Bernstein Research analyst Craig Moffett calls the satellite TV operator "Pay TV's Blue Chip," noting that its positioning at the "high end" of offerings has been rewarded — again.
Morgan Stanley's Ben Swinburne echoed management confidence that growth will continue — he reiterated his "Buy" on the stock, citing the company's investment in its growing subscriber base.
The satellite TV operator reported 31 percent higher earnings than last year of 55 cents per share. Average revenue per subscriber — a key metric in the pay TV business — grew 4.3 percent, which is a hair behind analysts expectations. The company also posted a hair slightly higher "churn" than analysts expenses.
Still, DirecTV is really a growth story, a contrast what we saw from cable players.
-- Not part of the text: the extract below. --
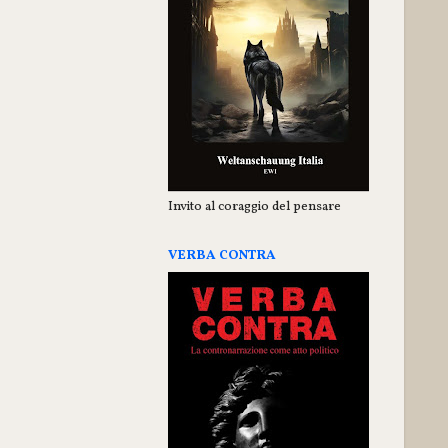
Invito al coraggio del pensare
VERBA CONTRA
While rivals Time Warner Cable, Comcast and Cablevision report that they're losing video subscribers, DirecTV's adding far more subscribers than Wall Street expected — 174,000 new subscribers in the US, and 206,000 in Latin America.
On the company's earnings call management said strength in the US and Latin America is on track to continue. On expanding in the un-saturated Latin America Market, CEO Michael White said "there's a key advantage we have: The product is just better." The company's taking what it's learned in the US market to grow in Latin America. And inversely, White says the company also has learned from Latin America to have more flexibility in its US business.
Like Time Warner Cable, DirecTV is seeing weaker demand at the lower end, and wants to offer some choices. Appealing to a higher-end affluent customer has worked in DirecTV's favor, but it doesn't want to price itself out of growth.